# Task prompt:
Repeat each of these records exactly.

[Dataset entries]

■ ■ ■ ■ ■ ■ ■

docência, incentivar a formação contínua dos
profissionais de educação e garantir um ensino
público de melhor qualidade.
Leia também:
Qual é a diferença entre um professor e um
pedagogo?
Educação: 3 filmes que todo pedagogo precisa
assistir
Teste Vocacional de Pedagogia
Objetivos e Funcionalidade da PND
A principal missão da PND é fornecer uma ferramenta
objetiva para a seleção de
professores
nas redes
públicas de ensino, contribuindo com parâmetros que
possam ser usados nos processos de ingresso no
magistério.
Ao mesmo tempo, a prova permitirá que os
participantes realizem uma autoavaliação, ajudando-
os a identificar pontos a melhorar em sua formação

■ ■ ■ ■ ■ ■ ■

# Your response:
docência, incentivar a formação contínua dos
profissionais de educação e garantir um ensino
público de melhor qualidade.
Leia também:
Qual é a diferença entre um professor e um
pedagogo?
Educação: 3 filmes que todo pedagogo precisa
assistir
Teste Vocacional de Pedagogia
Objetivos e Funcionalidade da PND
A principal missão da PND é fornecer uma ferramenta
objetiva para a seleção de
professores
nas redes
públicas de ensino, contribuindo com parâmetros que
possam ser usados nos processos de ingresso no
magistério.
Ao mesmo tempo, a prova permitirá que os
participantes realizem uma autoavaliação, ajudando-
os a identificar pontos a melhorar em sua formação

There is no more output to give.